PROMPT:
From the line containing "ওজন নিয়ন্ত্রণেই থাকে।" to the very last line of the data below, transcribe everything exactly and nothing more.

INPUT RECORDS:

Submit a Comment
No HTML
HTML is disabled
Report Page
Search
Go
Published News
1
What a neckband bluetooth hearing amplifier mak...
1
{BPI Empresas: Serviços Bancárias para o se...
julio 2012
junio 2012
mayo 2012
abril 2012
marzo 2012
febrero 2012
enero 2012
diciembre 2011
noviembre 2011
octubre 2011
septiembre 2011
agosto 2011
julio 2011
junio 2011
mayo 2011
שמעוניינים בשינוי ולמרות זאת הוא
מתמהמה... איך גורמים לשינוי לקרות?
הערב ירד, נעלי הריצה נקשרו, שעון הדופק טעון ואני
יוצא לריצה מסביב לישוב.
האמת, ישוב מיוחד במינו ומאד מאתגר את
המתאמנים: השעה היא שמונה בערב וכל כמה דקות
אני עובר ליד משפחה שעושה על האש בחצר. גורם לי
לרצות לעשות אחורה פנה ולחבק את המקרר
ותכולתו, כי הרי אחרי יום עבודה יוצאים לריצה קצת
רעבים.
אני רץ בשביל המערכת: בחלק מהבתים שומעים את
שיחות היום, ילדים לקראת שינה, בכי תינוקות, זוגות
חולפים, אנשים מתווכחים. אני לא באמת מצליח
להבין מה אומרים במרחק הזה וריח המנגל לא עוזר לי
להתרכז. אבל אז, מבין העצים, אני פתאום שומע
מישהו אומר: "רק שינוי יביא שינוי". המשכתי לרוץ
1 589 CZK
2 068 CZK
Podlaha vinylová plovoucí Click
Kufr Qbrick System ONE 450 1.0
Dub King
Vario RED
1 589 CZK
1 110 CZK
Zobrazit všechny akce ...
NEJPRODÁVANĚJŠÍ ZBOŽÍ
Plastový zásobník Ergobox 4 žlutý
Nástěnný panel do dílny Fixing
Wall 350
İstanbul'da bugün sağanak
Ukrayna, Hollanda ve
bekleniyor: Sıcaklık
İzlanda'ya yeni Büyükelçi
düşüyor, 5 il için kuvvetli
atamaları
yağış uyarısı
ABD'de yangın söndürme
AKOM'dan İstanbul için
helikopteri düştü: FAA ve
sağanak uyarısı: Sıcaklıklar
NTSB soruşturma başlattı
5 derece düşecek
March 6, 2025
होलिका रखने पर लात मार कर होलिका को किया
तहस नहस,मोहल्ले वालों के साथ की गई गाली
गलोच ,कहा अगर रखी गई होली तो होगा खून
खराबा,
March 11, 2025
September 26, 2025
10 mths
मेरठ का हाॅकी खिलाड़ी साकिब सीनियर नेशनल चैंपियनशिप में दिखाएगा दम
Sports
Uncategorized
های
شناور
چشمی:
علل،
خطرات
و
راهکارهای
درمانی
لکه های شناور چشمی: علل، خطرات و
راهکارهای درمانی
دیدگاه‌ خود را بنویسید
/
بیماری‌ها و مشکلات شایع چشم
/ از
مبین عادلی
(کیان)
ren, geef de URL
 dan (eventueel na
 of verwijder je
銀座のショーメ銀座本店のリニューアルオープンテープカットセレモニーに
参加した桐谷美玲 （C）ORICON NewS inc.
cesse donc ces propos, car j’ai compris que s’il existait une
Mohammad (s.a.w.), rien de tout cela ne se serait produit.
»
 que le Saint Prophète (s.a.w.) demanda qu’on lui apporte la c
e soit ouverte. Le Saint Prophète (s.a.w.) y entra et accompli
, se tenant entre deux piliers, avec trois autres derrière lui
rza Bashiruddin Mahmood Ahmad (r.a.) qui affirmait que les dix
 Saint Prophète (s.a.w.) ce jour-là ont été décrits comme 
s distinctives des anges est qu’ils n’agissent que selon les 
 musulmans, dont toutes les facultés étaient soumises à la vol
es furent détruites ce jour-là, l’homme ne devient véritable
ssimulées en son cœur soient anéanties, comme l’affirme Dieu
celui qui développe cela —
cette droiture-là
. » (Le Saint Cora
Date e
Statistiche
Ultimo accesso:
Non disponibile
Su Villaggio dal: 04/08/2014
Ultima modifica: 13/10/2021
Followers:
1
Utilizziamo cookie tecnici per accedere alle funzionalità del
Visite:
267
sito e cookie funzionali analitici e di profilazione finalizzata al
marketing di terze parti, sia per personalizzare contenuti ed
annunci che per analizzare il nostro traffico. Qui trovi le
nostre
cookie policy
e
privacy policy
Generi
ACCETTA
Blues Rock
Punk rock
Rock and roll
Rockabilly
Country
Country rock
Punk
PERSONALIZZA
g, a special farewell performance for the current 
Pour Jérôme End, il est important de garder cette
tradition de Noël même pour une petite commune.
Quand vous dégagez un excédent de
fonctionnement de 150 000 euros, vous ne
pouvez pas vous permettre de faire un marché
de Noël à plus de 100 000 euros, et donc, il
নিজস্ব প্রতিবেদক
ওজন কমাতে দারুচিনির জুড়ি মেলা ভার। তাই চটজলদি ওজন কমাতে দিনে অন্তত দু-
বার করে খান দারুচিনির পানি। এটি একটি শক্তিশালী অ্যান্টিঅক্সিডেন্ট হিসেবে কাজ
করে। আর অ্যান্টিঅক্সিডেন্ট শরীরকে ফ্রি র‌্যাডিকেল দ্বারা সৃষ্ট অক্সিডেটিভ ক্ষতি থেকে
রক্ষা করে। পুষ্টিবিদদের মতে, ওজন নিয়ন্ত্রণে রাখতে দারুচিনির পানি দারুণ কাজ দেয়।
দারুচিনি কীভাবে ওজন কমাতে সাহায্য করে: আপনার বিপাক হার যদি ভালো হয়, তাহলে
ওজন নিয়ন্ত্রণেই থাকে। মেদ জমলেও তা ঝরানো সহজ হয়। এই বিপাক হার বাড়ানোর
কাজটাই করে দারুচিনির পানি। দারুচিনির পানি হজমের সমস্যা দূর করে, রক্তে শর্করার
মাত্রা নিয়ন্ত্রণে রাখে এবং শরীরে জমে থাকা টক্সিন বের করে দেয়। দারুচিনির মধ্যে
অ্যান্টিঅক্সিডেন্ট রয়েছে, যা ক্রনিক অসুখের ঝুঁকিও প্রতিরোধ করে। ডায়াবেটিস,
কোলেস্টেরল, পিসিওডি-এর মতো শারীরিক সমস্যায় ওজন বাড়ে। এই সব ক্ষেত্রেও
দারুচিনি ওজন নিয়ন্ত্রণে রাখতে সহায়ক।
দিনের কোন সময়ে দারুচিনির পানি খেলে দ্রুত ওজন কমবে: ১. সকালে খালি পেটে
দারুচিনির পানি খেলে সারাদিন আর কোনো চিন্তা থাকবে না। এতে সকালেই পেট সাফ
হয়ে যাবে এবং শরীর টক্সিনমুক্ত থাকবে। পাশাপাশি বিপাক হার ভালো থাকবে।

SOLUTION TO THE EXERCISE:
ওজন নিয়ন্ত্রণেই থাকে। মেদ জমলেও তা ঝরানো সহজ হয়। এই বিপাক হার বাড়ানোর
কাজটাই করে দারুচিনির পানি। দারুচিনির পানি হজমের সমস্যা দূর করে, রক্তে শর্করার
মাত্রা নিয়ন্ত্রণে রাখে এবং শরীরে জমে থাকা টক্সিন বের করে দেয়। দারুচিনির মধ্যে
অ্যান্টিঅক্সিডেন্ট রয়েছে, যা ক্রনিক অসুখের ঝুঁকিও প্রতিরোধ করে। ডায়াবেটিস,
কোলেস্টেরল, পিসিওডি-এর মতো শারীরিক সমস্যায় ওজন বাড়ে। এই সব ক্ষেত্রেও
দারুচিনি ওজন নিয়ন্ত্রণে রাখতে সহায়ক।
দিনের কোন সময়ে দারুচিনির পানি খেলে দ্রুত ওজন কমবে: ১. সকালে খালি পেটে
দারুচিনির পানি খেলে সারাদিন আর কোনো চিন্তা থাকবে না। এতে সকালেই পেট সাফ
হয়ে যাবে এবং শরীর টক্সিনমুক্ত থাকবে। পাশাপাশি বিপাক হার ভালো থাকবে।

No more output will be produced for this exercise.